The House and Senate budgets passed last week include extra funds for Osawatomie to deal with the costs of recertification and to hire additional staff.

But the budget bills also include amendments requiring the governor’s office to get legislative approval before privatizing Osawatomie and Larned State Hospital. The two hospitals treat Kansans with mental health issues who are believed to be a danger to themselves or others.

Keck said KDADS hasn’t decided whether it will pursue privatization but would like guidance from an ad hoc committee and a consultant. The department also is seeking an exemption from state law requiring that the superintendent of Osawatomie be an unclassified civil servant, he said. An exemption would allow a private entity to bring in a superintendent who wouldn’t be a state employee.

“We need to have as many options as possible to do right by patients,” he said. “You’re taking an arrow out of our quiver” by limiting how the department could pursue privatization, Keck said.

Rep. Jim Ward, a Wichita Democrat, raised concerns that Osawatomie had been mismanaged in a deliberate attempt to push the facility toward privatization, an allegation Keck denied.

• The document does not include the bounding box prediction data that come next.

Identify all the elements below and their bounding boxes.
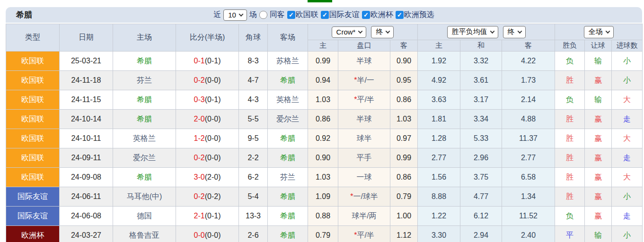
same-opponent-label: 同客 xyxy=(270,10,285,20)
match-row[interactable]: 欧国联 24-11-18 芬兰 0-2(0-0) 4-7 希腊 0.94 *半/… xyxy=(6,71,643,90)
competition-badge: 欧国联 xyxy=(6,148,60,168)
competition-badge: 欧洲杯 xyxy=(6,226,60,242)
odds-away-cell: 0.86 xyxy=(390,90,418,110)
match-date: 24-11-15 xyxy=(60,90,113,110)
match-date: 24-06-08 xyxy=(60,207,113,226)
home-team[interactable]: 爱尔兰 xyxy=(113,148,176,168)
avg-away-cell: 4.88 xyxy=(502,110,555,129)
goals-cell: 走 xyxy=(612,207,643,226)
match-row[interactable]: 国际友谊 24-06-11 马耳他(中) 0-2(0-2) 5-4 希腊 1.0… xyxy=(6,187,643,207)
recent-label: 近 xyxy=(213,10,221,20)
away-team[interactable]: 爱尔兰 xyxy=(268,110,308,129)
away-team[interactable]: 希腊 xyxy=(268,226,308,242)
handicap-cell: 球半/两 xyxy=(338,207,390,226)
corners-cell: 5-4 xyxy=(239,187,268,207)
goals-cell: 小 xyxy=(612,187,643,207)
odds-group-header: Crow* 终 xyxy=(308,24,418,40)
home-team[interactable]: 马耳他(中) xyxy=(113,187,176,207)
sub-header-odds-away: 客 xyxy=(390,40,418,52)
match-row[interactable]: 欧洲杯 24-03-27 格鲁吉亚 0-0(0-0) 2-6 希腊 0.79 *… xyxy=(6,226,643,242)
friendly-checkbox[interactable]: ✓ xyxy=(321,11,329,19)
score-cell: 0-3(0-1) xyxy=(176,90,239,110)
handicap-cell: 半球 xyxy=(338,52,390,71)
home-team[interactable]: 芬兰 xyxy=(113,71,176,90)
odds-home-cell: 1.03 xyxy=(308,168,338,187)
match-row[interactable]: 欧国联 25-03-21 希腊 0-1(0-1) 8-3 苏格兰 0.99 半球… xyxy=(6,52,643,71)
match-row[interactable]: 欧国联 24-10-14 希腊 2-0(0-0) 5-5 爱尔兰 0.86 半球… xyxy=(6,110,643,129)
score-cell: 0-2(0-2) xyxy=(176,187,239,207)
match-row[interactable]: 欧国联 24-11-15 希腊 0-3(0-1) 4-3 英格兰 1.03 *平… xyxy=(6,90,643,110)
avg-away-cell: 11.37 xyxy=(502,129,555,148)
away-team[interactable]: 英格兰 xyxy=(268,90,308,110)
avg-type-select[interactable]: 胜平负均值 xyxy=(447,26,498,38)
scope-select[interactable]: 全场 xyxy=(584,26,614,38)
result-cell: 负 xyxy=(555,90,585,110)
away-team[interactable]: 芬兰 xyxy=(268,168,308,187)
panel-header: 希腊 近 10 场 同客 ✓ 欧国联 ✓ 国际友谊 ✓ 欧洲杯 ✓ xyxy=(6,7,642,23)
home-team[interactable]: 格鲁吉亚 xyxy=(113,226,176,242)
recent-count-select[interactable]: 10 xyxy=(223,9,247,21)
match-row[interactable]: 国际友谊 24-06-08 德国 2-1(0-1) 13-3 希腊 0.88 球… xyxy=(6,207,643,226)
avg-state-select[interactable]: 终 xyxy=(503,26,526,38)
goals-cell: 走 xyxy=(612,148,643,168)
score-cell: 2-0(0-0) xyxy=(176,110,239,129)
odds-state-select[interactable]: 终 xyxy=(371,26,394,38)
col-header-corners: 角球 xyxy=(239,24,268,52)
home-team[interactable]: 希腊 xyxy=(113,52,176,71)
match-row[interactable]: 欧国联 24-09-11 爱尔兰 0-2(0-0) 2-2 希腊 0.90 平手… xyxy=(6,148,643,168)
home-team[interactable]: 德国 xyxy=(113,207,176,226)
home-team[interactable]: 希腊 xyxy=(113,168,176,187)
avg-draw-cell: 2.96 xyxy=(460,148,502,168)
filter-label: 欧洲杯 xyxy=(371,10,393,20)
result-cell: 平 xyxy=(555,226,585,242)
match-date: 24-10-14 xyxy=(60,110,113,129)
away-team[interactable]: 希腊 xyxy=(268,148,308,168)
match-row[interactable]: 欧国联 24-10-11 英格兰 1-2(0-0) 9-5 希腊 0.92 球半… xyxy=(6,129,643,148)
score-cell: 0-2(0-0) xyxy=(176,71,239,90)
score-cell: 3-0(2-0) xyxy=(176,168,239,187)
sub-header-odds-home: 主 xyxy=(308,40,338,52)
score-cell: 0-1(0-1) xyxy=(176,52,239,71)
home-team[interactable]: 希腊 xyxy=(113,110,176,129)
same-opponent-checkbox[interactable] xyxy=(259,11,267,19)
matches-table: 类型 日期 主场 比分(半场) 角球 客场 Crow* 终 xyxy=(6,24,643,242)
team-matches-panel: 希腊 近 10 场 同客 ✓ 欧国联 ✓ 国际友谊 ✓ 欧洲杯 ✓ xyxy=(6,7,642,242)
away-team[interactable]: 希腊 xyxy=(268,187,308,207)
avg-home-cell: 1.92 xyxy=(418,52,460,71)
match-row[interactable]: 欧国联 24-09-08 希腊 3-0(2-0) 6-2 芬兰 1.03 一球 … xyxy=(6,168,643,187)
nations-league-checkbox[interactable]: ✓ xyxy=(287,11,295,19)
sub-header-avg-home: 主 xyxy=(418,40,460,52)
handicap-result-cell: 输 xyxy=(585,90,612,110)
handicap-result-cell: 赢 xyxy=(585,71,612,90)
sub-header-handicap: 盘口 xyxy=(338,40,390,52)
corners-cell: 5-5 xyxy=(239,110,268,129)
home-team[interactable]: 希腊 xyxy=(113,90,176,110)
euro-checkbox[interactable]: ✓ xyxy=(362,11,370,19)
odds-away-cell: 0.97 xyxy=(390,129,418,148)
away-team[interactable]: 希腊 xyxy=(268,129,308,148)
sub-header-avg-draw: 和 xyxy=(460,40,502,52)
filter-nations-league: ✓ 欧国联 xyxy=(287,10,318,20)
match-rows: 欧国联 25-03-21 希腊 0-1(0-1) 8-3 苏格兰 0.99 半球… xyxy=(6,52,643,242)
filter-euro: ✓ 欧洲杯 xyxy=(362,10,393,20)
col-header-score: 比分(半场) xyxy=(176,24,239,52)
handicap-cell: *平/半 xyxy=(338,90,390,110)
result-cell: 胜 xyxy=(555,129,585,148)
filter-label: 欧洲预选 xyxy=(404,10,434,20)
away-team[interactable]: 苏格兰 xyxy=(268,52,308,71)
avg-draw-cell: 3.61 xyxy=(460,71,502,90)
competition-badge: 欧国联 xyxy=(6,129,60,148)
corners-cell: 2-6 xyxy=(239,226,268,242)
odds-source-select[interactable]: Crow* xyxy=(332,26,367,38)
avg-away-cell: 2.40 xyxy=(502,226,555,242)
away-team[interactable]: 希腊 xyxy=(268,207,308,226)
competition-badge: 欧国联 xyxy=(6,71,60,90)
home-team[interactable]: 英格兰 xyxy=(113,129,176,148)
away-team[interactable]: 希腊 xyxy=(268,71,308,90)
sub-header-result: 胜负 xyxy=(555,40,585,52)
euro-qualifier-checkbox[interactable]: ✓ xyxy=(396,11,404,19)
handicap-result-cell: 输 xyxy=(585,226,612,242)
avg-home-cell: 4.92 xyxy=(418,71,460,90)
filter-label: 欧国联 xyxy=(296,10,318,20)
goals-cell: 大 xyxy=(612,129,643,148)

Rep. Scott Schwab, an Olathe Republican, said he rarely agreed with Ward, but he did understand concerns about privatization in this case.

“Is privatization a final, last resort or a priority?” he asked.

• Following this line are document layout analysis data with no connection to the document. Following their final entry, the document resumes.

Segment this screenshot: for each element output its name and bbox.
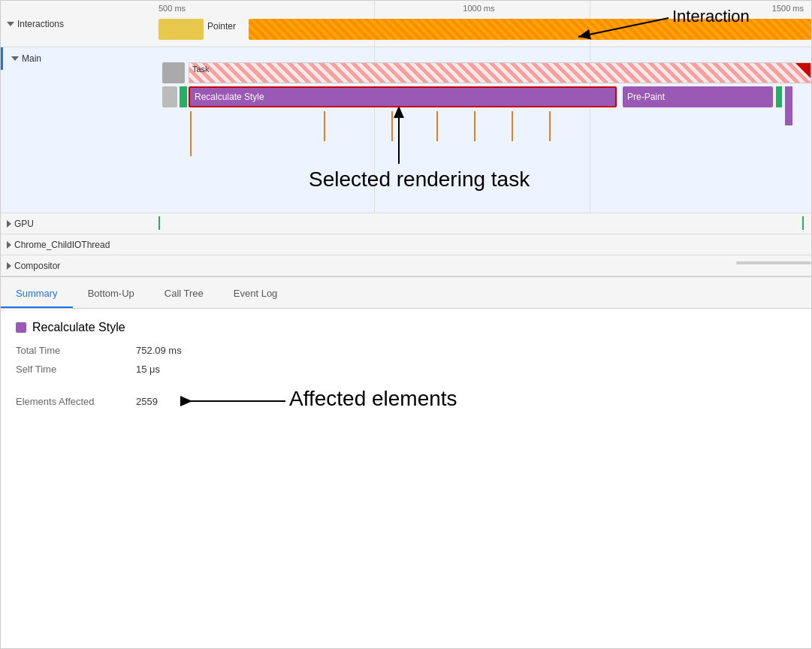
detail-title: Recalculate Style: [16, 321, 796, 334]
task-label: Task: [192, 65, 210, 74]
gpu-green-left: [158, 216, 160, 230]
affected-annotation-label: Affected elements: [289, 387, 457, 410]
svg-line-1: [578, 18, 669, 37]
prepaint-label: Pre-Paint: [627, 92, 665, 102]
collapse-interactions-icon[interactable]: [7, 22, 14, 26]
total-time-row: Total Time 752.09 ms: [16, 345, 796, 356]
tab-bottom-up-label: Bottom-Up: [88, 288, 134, 299]
task-red-corner: [795, 63, 810, 78]
self-time-row: Self Time 15 μs: [16, 364, 796, 375]
tabs-panel: Summary Bottom-Up Call Tree Event Log: [1, 277, 811, 309]
detail-panel: Recalculate Style Total Time 752.09 ms S…: [1, 309, 811, 439]
main-label: Main: [1, 47, 158, 70]
total-time-val: 752.09 ms: [136, 345, 182, 356]
self-time-val: 15 μs: [136, 364, 160, 375]
interactions-timeline: 500 ms 1000 ms 1500 ms Pointer: [158, 1, 811, 47]
affected-inner-row: Elements Affected 2559 Affected elements: [16, 382, 436, 420]
self-time-key: Self Time: [16, 364, 136, 375]
render-annotation-svg: Selected rendering task: [204, 107, 579, 198]
tab-call-tree[interactable]: Call Tree: [149, 280, 219, 308]
detail-color-box: [16, 322, 26, 333]
interactions-text: Interactions: [17, 19, 64, 29]
blue-left-bar: [1, 47, 3, 70]
total-time-key: Total Time: [16, 345, 136, 356]
gpu-text: GPU: [14, 219, 34, 229]
elements-val: 2559: [136, 396, 158, 407]
tab-event-log-label: Event Log: [234, 288, 278, 299]
tab-summary[interactable]: Summary: [1, 280, 73, 308]
recalc-label: Recalculate Style: [195, 92, 264, 102]
expand-child-io-icon[interactable]: [7, 241, 11, 249]
prepaint-bar[interactable]: Pre-Paint: [623, 86, 773, 107]
tab-call-tree-label: Call Tree: [165, 288, 204, 299]
collapse-main-icon[interactable]: [11, 56, 19, 61]
gpu-content: [158, 213, 811, 234]
pointer-label: Pointer: [207, 21, 236, 32]
gpu-row: GPU: [1, 213, 811, 234]
child-io-label: Chrome_ChildIOThread: [1, 240, 158, 250]
tab-bottom-up[interactable]: Bottom-Up: [73, 280, 149, 308]
child-io-row: Chrome_ChildIOThread: [1, 234, 811, 255]
main-timeline: Task Recalculate Style Pre-Paint: [158, 47, 811, 213]
compositor-row: Compositor: [1, 255, 811, 276]
compositor-label: Compositor: [1, 261, 158, 271]
affected-annotation-svg: Affected elements: [165, 382, 436, 420]
detail-title-text: Recalculate Style: [32, 321, 125, 334]
gray-bar-2: [162, 86, 177, 107]
child-io-text: Chrome_ChildIOThread: [14, 240, 110, 250]
interaction-annotation-text: Interaction: [672, 7, 750, 26]
interactions-label: Interactions: [1, 19, 158, 29]
expand-gpu-icon[interactable]: [7, 220, 11, 228]
interaction-arrow: Interaction: [533, 7, 774, 48]
tab-summary-label: Summary: [16, 288, 58, 299]
green-bar-right: [776, 86, 782, 107]
task-bar[interactable]: Task: [189, 62, 811, 83]
main-row: Main Task Recalculate Style Pre-Paint: [1, 47, 811, 213]
gpu-green-right: [802, 216, 804, 230]
gray-bar-1: [162, 62, 185, 83]
timeline-panel: Interactions 500 ms 1000 ms 1500 ms Poin…: [1, 1, 811, 277]
render-annotation-text: Selected rendering task: [309, 168, 530, 191]
compositor-content: [158, 255, 811, 276]
elements-affected-row: Elements Affected 2559 Affected elements: [16, 382, 796, 420]
green-small-bar: [180, 86, 187, 107]
expand-compositor-icon[interactable]: [7, 262, 11, 270]
interactions-row: Interactions 500 ms 1000 ms 1500 ms Poin…: [1, 1, 811, 47]
recalculate-style-bar[interactable]: Recalculate Style: [189, 86, 617, 107]
pointer-yellow-bar: [158, 19, 204, 40]
gpu-label: GPU: [1, 219, 158, 229]
main-text: Main: [22, 53, 41, 64]
purple-right: [785, 86, 792, 125]
orange-left: [190, 111, 192, 156]
time-1000: 1000 ms: [463, 4, 494, 13]
child-io-content: [158, 234, 811, 255]
elements-key: Elements Affected: [16, 396, 136, 407]
time-1500: 1500 ms: [772, 4, 804, 13]
compositor-text: Compositor: [14, 261, 60, 271]
compositor-scrollbar: [736, 261, 811, 264]
time-500: 500 ms: [158, 4, 186, 13]
tab-event-log[interactable]: Event Log: [219, 280, 293, 308]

“Probably somewhere in between,” Keck responded.

Even if KDADS were to form a public-private partnership, it has a goal of keeping the hospital in place at Osawatomie, Keck said.

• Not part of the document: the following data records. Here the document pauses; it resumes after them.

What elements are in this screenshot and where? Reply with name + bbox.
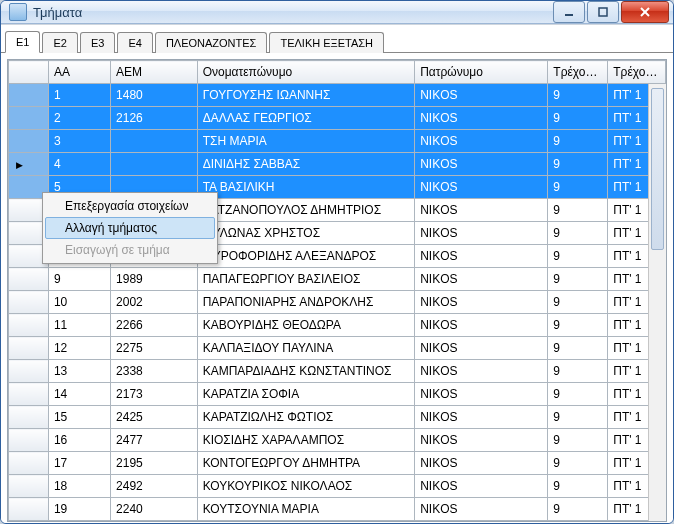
cell-name[interactable]: ΠΑΠΑΓΕΩΡΓΙΟΥ ΒΑΣΙΛΕΙΟΣ bbox=[197, 268, 415, 291]
cell-sem[interactable]: 9 bbox=[548, 475, 608, 498]
cell-sem[interactable]: 9 bbox=[548, 176, 608, 199]
cell-name[interactable]: ΚΑΒΟΥΡΙΔΗΣ ΘΕΟΔΩΡΑ bbox=[197, 314, 415, 337]
cell-patr[interactable]: NIKOS bbox=[415, 337, 548, 360]
row-header[interactable] bbox=[9, 498, 49, 521]
cell-patr[interactable]: NIKOS bbox=[415, 153, 548, 176]
row-header[interactable] bbox=[9, 406, 49, 429]
cell-patr[interactable]: NIKOS bbox=[415, 314, 548, 337]
cell-aa[interactable]: 12 bbox=[48, 337, 110, 360]
cell-patr[interactable]: NIKOS bbox=[415, 176, 548, 199]
cell-patr[interactable]: NIKOS bbox=[415, 291, 548, 314]
table-row[interactable]: 142173ΚΑΡΑΤΖΙΑ ΣΟΦΙΑNIKOS9ΠΤ' 1 bbox=[9, 383, 666, 406]
cell-aem[interactable]: 2240 bbox=[111, 498, 198, 521]
row-header-column[interactable] bbox=[9, 61, 49, 84]
cell-aa[interactable]: 10 bbox=[48, 291, 110, 314]
cell-sem[interactable]: 9 bbox=[548, 245, 608, 268]
cell-aem[interactable]: 2173 bbox=[111, 383, 198, 406]
row-header[interactable] bbox=[9, 452, 49, 475]
cell-name[interactable]: ΤΑ ΒΑΣΙΛΙΚΗ bbox=[197, 176, 415, 199]
row-header[interactable] bbox=[9, 84, 49, 107]
cell-name[interactable]: ΠΑΡΑΠΟΝΙΑΡΗΣ ΑΝΔΡΟΚΛΗΣ bbox=[197, 291, 415, 314]
cell-aem[interactable]: 2126 bbox=[111, 107, 198, 130]
cell-sem[interactable]: 9 bbox=[548, 360, 608, 383]
cell-name[interactable]: ΚΟΥΤΣΟΥΝΙΑ ΜΑΡΙΑ bbox=[197, 498, 415, 521]
cell-aa[interactable]: 15 bbox=[48, 406, 110, 429]
cell-patr[interactable]: NIKOS bbox=[415, 84, 548, 107]
cell-sem[interactable]: 9 bbox=[548, 452, 608, 475]
cell-aa[interactable]: 19 bbox=[48, 498, 110, 521]
cell-name[interactable]: ΜΥΡΟΦΟΡΙΔΗΣ ΑΛΕΞΑΝΔΡΟΣ bbox=[197, 245, 415, 268]
cell-aem[interactable]: 1989 bbox=[111, 268, 198, 291]
col-aa[interactable]: ΑΑ bbox=[48, 61, 110, 84]
cell-aa[interactable]: 2 bbox=[48, 107, 110, 130]
row-header[interactable] bbox=[9, 429, 49, 452]
table-row[interactable]: 152425ΚΑΡΑΤΖΙΩΛΗΣ ΦΩΤΙΟΣNIKOS9ΠΤ' 1 bbox=[9, 406, 666, 429]
cell-aa[interactable]: 14 bbox=[48, 383, 110, 406]
cell-name[interactable]: ΚΑΡΑΤΖΙΩΛΗΣ ΦΩΤΙΟΣ bbox=[197, 406, 415, 429]
table-row[interactable]: 122275ΚΑΛΠΑΞΙΔΟΥ ΠΑΥΛΙΝΑNIKOS9ΠΤ' 1 bbox=[9, 337, 666, 360]
col-semester[interactable]: Τρέχον εξάμηνο bbox=[548, 61, 608, 84]
cell-patr[interactable]: NIKOS bbox=[415, 222, 548, 245]
cell-name[interactable]: ΔΑΛΛΑΣ ΓΕΩΡΓΙΟΣ bbox=[197, 107, 415, 130]
table-row[interactable]: 102002ΠΑΡΑΠΟΝΙΑΡΗΣ ΑΝΔΡΟΚΛΗΣNIKOS9ΠΤ' 1 bbox=[9, 291, 666, 314]
cell-patr[interactable]: NIKOS bbox=[415, 268, 548, 291]
col-semester-label[interactable]: Τρέχον εξάμηνο bbox=[608, 61, 666, 84]
table-row[interactable]: 192240ΚΟΥΤΣΟΥΝΙΑ ΜΑΡΙΑNIKOS9ΠΤ' 1 bbox=[9, 498, 666, 521]
cell-aem[interactable]: 2275 bbox=[111, 337, 198, 360]
cell-sem[interactable]: 9 bbox=[548, 268, 608, 291]
data-grid[interactable]: ΑΑ ΑΕΜ Ονοματεπώνυμο Πατρώνυμο Τρέχον εξ… bbox=[7, 59, 667, 522]
cell-patr[interactable]: NIKOS bbox=[415, 429, 548, 452]
cell-sem[interactable]: 9 bbox=[548, 153, 608, 176]
row-header[interactable] bbox=[9, 337, 49, 360]
cell-patr[interactable]: NIKOS bbox=[415, 245, 548, 268]
scrollbar-thumb[interactable] bbox=[651, 88, 664, 250]
cell-sem[interactable]: 9 bbox=[548, 199, 608, 222]
cell-sem[interactable]: 9 bbox=[548, 406, 608, 429]
row-header[interactable] bbox=[9, 383, 49, 406]
cell-aa[interactable]: 16 bbox=[48, 429, 110, 452]
tab-Ε1[interactable]: Ε1 bbox=[5, 31, 40, 53]
cell-name[interactable]: ΔΙΝΙΔΗΣ ΣΑΒΒΑΣ bbox=[197, 153, 415, 176]
cell-aa[interactable]: 1 bbox=[48, 84, 110, 107]
cell-patr[interactable]: NIKOS bbox=[415, 107, 548, 130]
row-header[interactable] bbox=[9, 360, 49, 383]
menu-item[interactable]: Επεξεργασία στοιχείων bbox=[45, 195, 215, 217]
table-row[interactable]: 162477ΚΙΟΣΙΔΗΣ ΧΑΡΑΛΑΜΠΟΣNIKOS9ΠΤ' 1 bbox=[9, 429, 666, 452]
table-row[interactable]: 132338ΚΑΜΠΑΡΔΙΑΔΗΣ ΚΩΝΣΤΑΝΤΙΝΟΣNIKOS9ΠΤ'… bbox=[9, 360, 666, 383]
cell-aa[interactable]: 4 bbox=[48, 153, 110, 176]
cell-aa[interactable]: 18 bbox=[48, 475, 110, 498]
cell-patr[interactable]: NIKOS bbox=[415, 452, 548, 475]
cell-aem[interactable] bbox=[111, 130, 198, 153]
table-row[interactable]: 91989ΠΑΠΑΓΕΩΡΓΙΟΥ ΒΑΣΙΛΕΙΟΣNIKOS9ΠΤ' 1 bbox=[9, 268, 666, 291]
cell-name[interactable]: ΤΣΗ ΜΑΡΙΑ bbox=[197, 130, 415, 153]
row-header[interactable] bbox=[9, 130, 49, 153]
cell-aa[interactable]: 11 bbox=[48, 314, 110, 337]
cell-aem[interactable]: 2338 bbox=[111, 360, 198, 383]
cell-sem[interactable]: 9 bbox=[548, 130, 608, 153]
cell-patr[interactable]: NIKOS bbox=[415, 498, 548, 521]
cell-aem[interactable]: 2425 bbox=[111, 406, 198, 429]
cell-name[interactable]: ΚΟΥΚΟΥΡΙΚΟΣ ΝΙΚΟΛΑΟΣ bbox=[197, 475, 415, 498]
cell-name[interactable]: ΚΟΝΤΟΓΕΩΡΓΟΥ ΔΗΜΗΤΡΑ bbox=[197, 452, 415, 475]
cell-sem[interactable]: 9 bbox=[548, 383, 608, 406]
cell-aem[interactable] bbox=[111, 153, 198, 176]
cell-sem[interactable]: 9 bbox=[548, 84, 608, 107]
cell-aem[interactable]: 2002 bbox=[111, 291, 198, 314]
cell-aa[interactable]: 3 bbox=[48, 130, 110, 153]
cell-sem[interactable]: 9 bbox=[548, 107, 608, 130]
cell-name[interactable]: ΚΑΤΖΑΝΟΠΟΥΛΟΣ ΔΗΜΗΤΡΙΟΣ bbox=[197, 199, 415, 222]
cell-sem[interactable]: 9 bbox=[548, 222, 608, 245]
cell-patr[interactable]: NIKOS bbox=[415, 475, 548, 498]
row-header[interactable] bbox=[9, 107, 49, 130]
close-button[interactable] bbox=[621, 1, 669, 23]
cell-name[interactable]: ΓΟΥΓΟΥΣΗΣ ΙΩΑΝΝΗΣ bbox=[197, 84, 415, 107]
cell-aem[interactable]: 2266 bbox=[111, 314, 198, 337]
cell-aa[interactable]: 9 bbox=[48, 268, 110, 291]
cell-patr[interactable]: NIKOS bbox=[415, 406, 548, 429]
titlebar[interactable]: Τμήματα bbox=[1, 1, 673, 24]
cell-sem[interactable]: 9 bbox=[548, 291, 608, 314]
col-patr[interactable]: Πατρώνυμο bbox=[415, 61, 548, 84]
col-name[interactable]: Ονοματεπώνυμο bbox=[197, 61, 415, 84]
table-row[interactable]: 11480ΓΟΥΓΟΥΣΗΣ ΙΩΑΝΝΗΣNIKOS9ΠΤ' 1 bbox=[9, 84, 666, 107]
cell-name[interactable]: ΚΑΡΑΤΖΙΑ ΣΟΦΙΑ bbox=[197, 383, 415, 406]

“I made a very strong commitment to Osawatomie,” he said.

Keck also updated the committee on recertification. A consultant conducted a mock inspection over three days last week to prepare the hospital for federal re-inspection, he said. The full report isn’t complete, but the consultant did raise concerns about training, adequate nurse staffing and some procedures.

KDADS also appealed the decertification in a separate procedure, Keck said, but facilities rarely win because they would have to approve federal inspectors were wrong on every point that led to the decertification.

The hospital has made progress on the safety issues that led to decertification, Keck said. Changes include screening patients for the risk they will act violently, training staff to use personal safety alarms and hiring six new security officers, he said.

KDADS also will ask for an additional $1.2 million to $2.4 million in funding, which would be enough to give direct care staff at Osawatomie a 5 percent or 10 percent raise, respectively, Keck said.

It also is pursuing other efforts to increase staff retention and lower the 35 percent staff vacancy rate, he said. Staffing levels aren’t allowed to fall below a certain level, and the state hospitals have been paying overtime and bringing in staff from contracting agencies.

“We can’t just get people in the door. We need to keep them in the door,” he said.